__Problem to solve__
Write the lines below out exactly, dropping each picture.

+ + + +

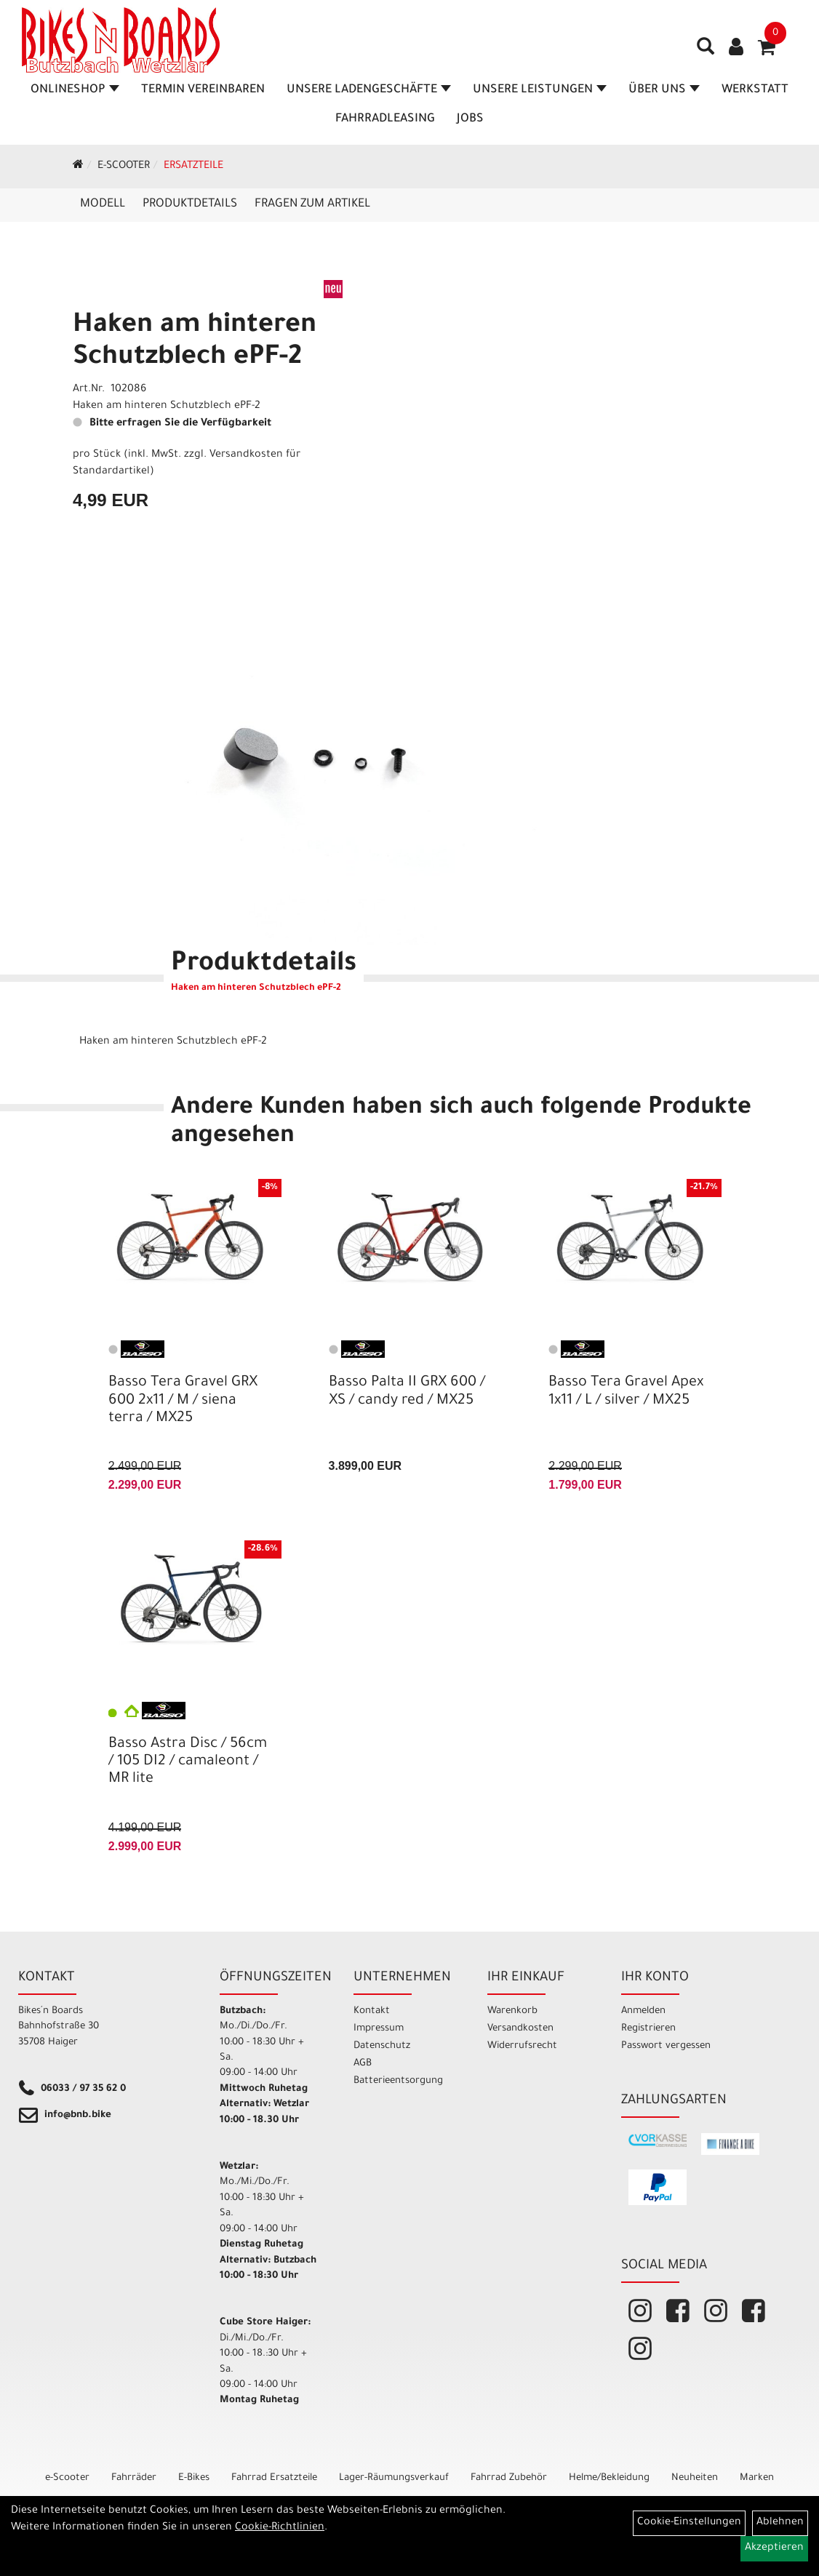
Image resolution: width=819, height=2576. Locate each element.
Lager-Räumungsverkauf (394, 2478)
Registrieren (648, 2028)
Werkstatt (755, 90)
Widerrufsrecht (522, 2046)
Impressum (378, 2028)
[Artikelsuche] (705, 51)
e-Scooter (123, 166)
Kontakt (371, 2011)
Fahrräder (133, 2478)
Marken (757, 2478)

+ + + +

__Result of the exercise__
Image resolution: width=819, height=2576. Locate each element.
Lager-Räumungsverkauf (394, 2478)
Registrieren (648, 2028)
Werkstatt (755, 90)
Widerrufsrecht (522, 2046)
Impressum (378, 2028)
[Artikelsuche] (705, 51)
e-Scooter (123, 166)
Kontakt (371, 2011)
Fahrräder (133, 2478)
Marken (757, 2478)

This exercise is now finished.